Acquitted of murder, Sheehan faces sentencing Nov. 10 on a conviction of gun possession, which could carry three to 15 years behind bars.

What she apparently did not do, before resorting to this lethal act, was call 9-1-1. During Sheehan's monthlong trial, she produced no record of reports to police. She didn't claim, as women often did when their customary role was housewife, that she couldn't afford to leave; she had a job, as a school secretary. Nor could she have been afraid of leaving her children behind: Their daughter and son were grown.

Granted, it may have been dangerous for Sheehan to inform to the police on one of their own. And domestic violence victims are said to enter a kind of mental paralysis and passivity after years of domination, humiliation and torture. Statistics argue that Sheehan had good reason to fear for her life; of those killed by an intimate partner each year, three-quarters are female.

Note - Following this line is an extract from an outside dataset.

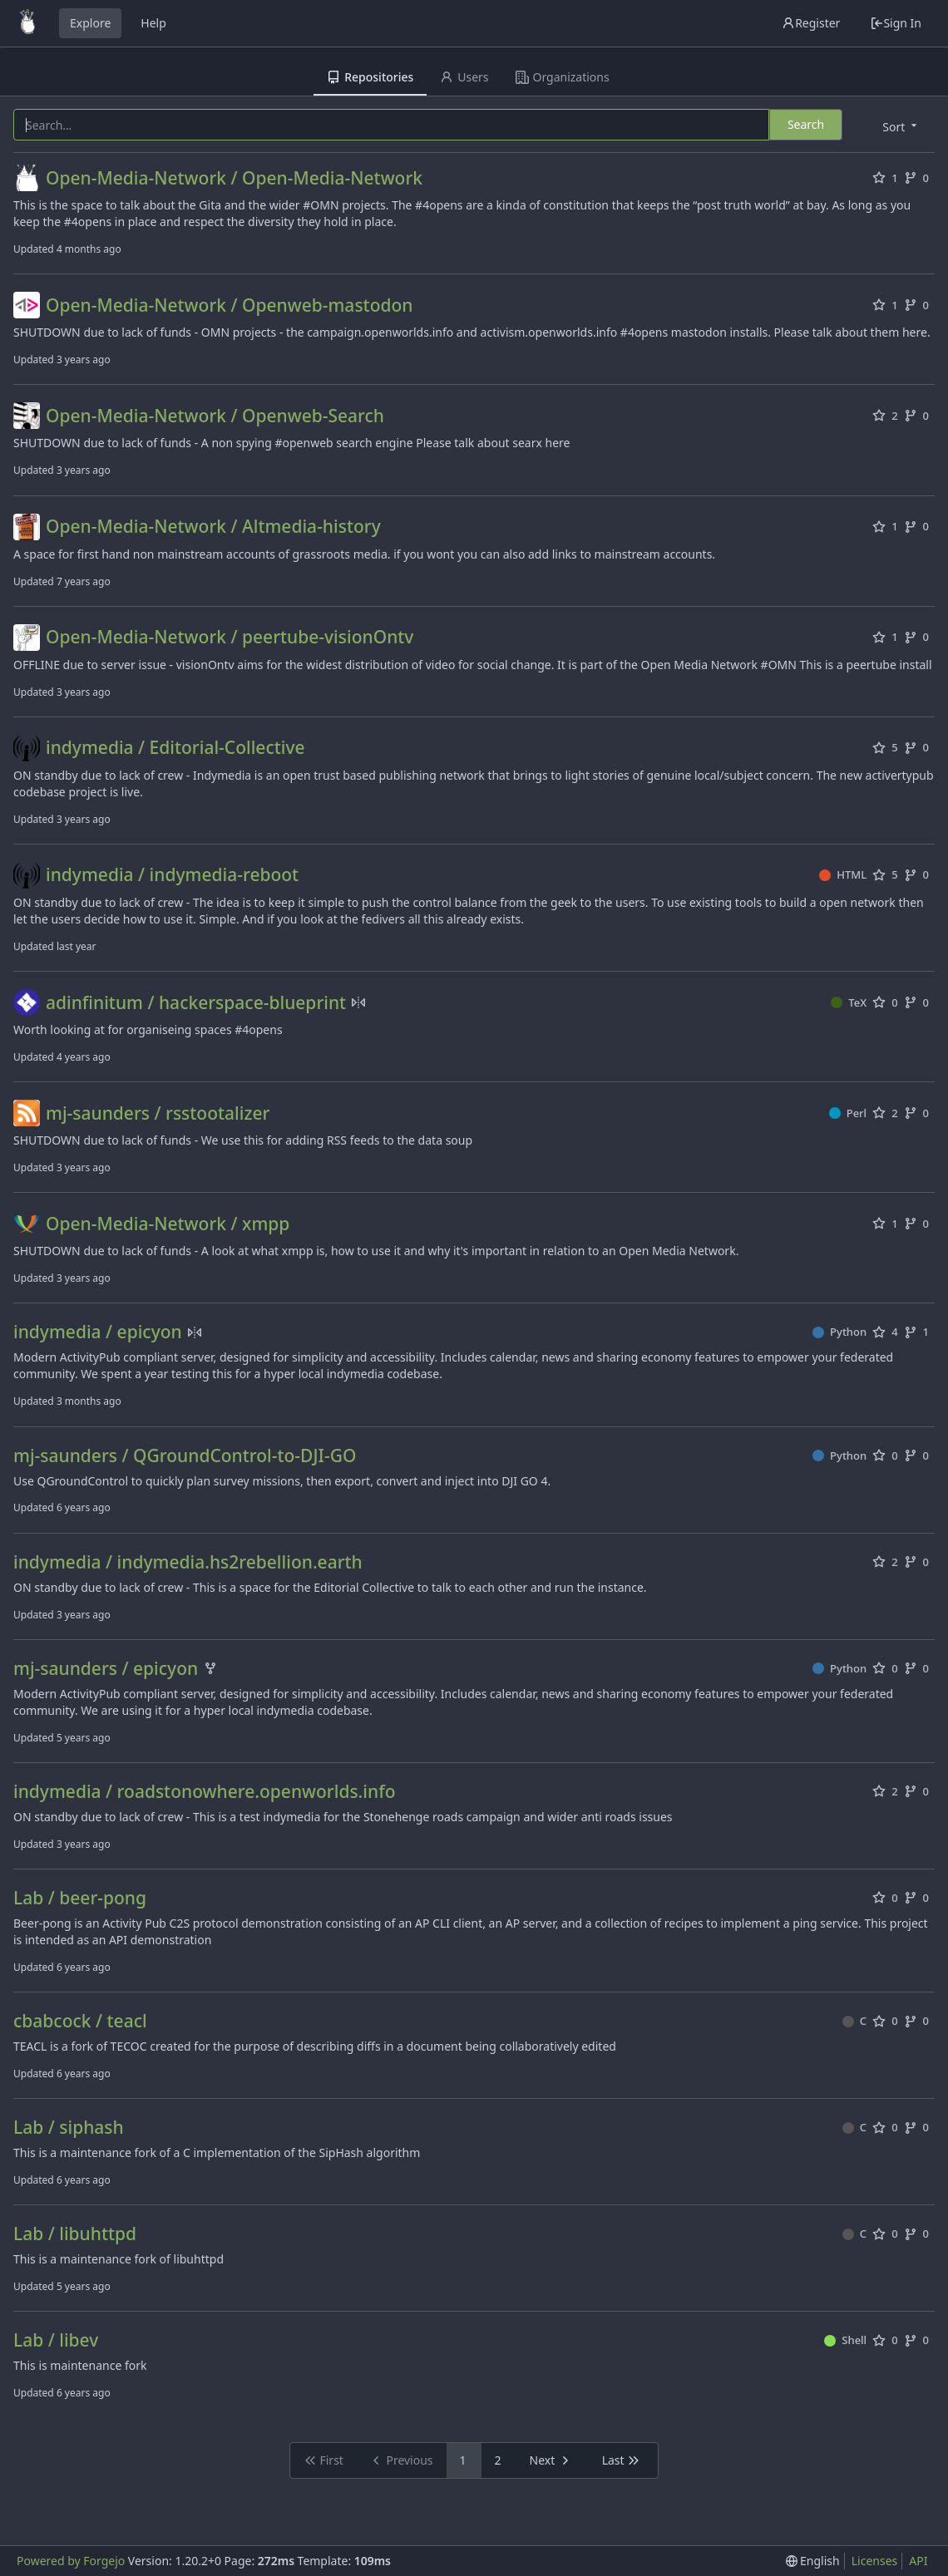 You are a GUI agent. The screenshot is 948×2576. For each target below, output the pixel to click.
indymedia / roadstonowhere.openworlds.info (204, 1792)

The prosecution argued that she stayed in the marriage to collect her husband's life insurance money. But there should have been some half step she could have taken. Remaining passive in the face of abuse and then nailing someone with 11 bullets shouldn't have felt like her only option. Raymond Sheehan was probably a monster. But society has worked hard to ensure that battered women don't have to resort to violence, too.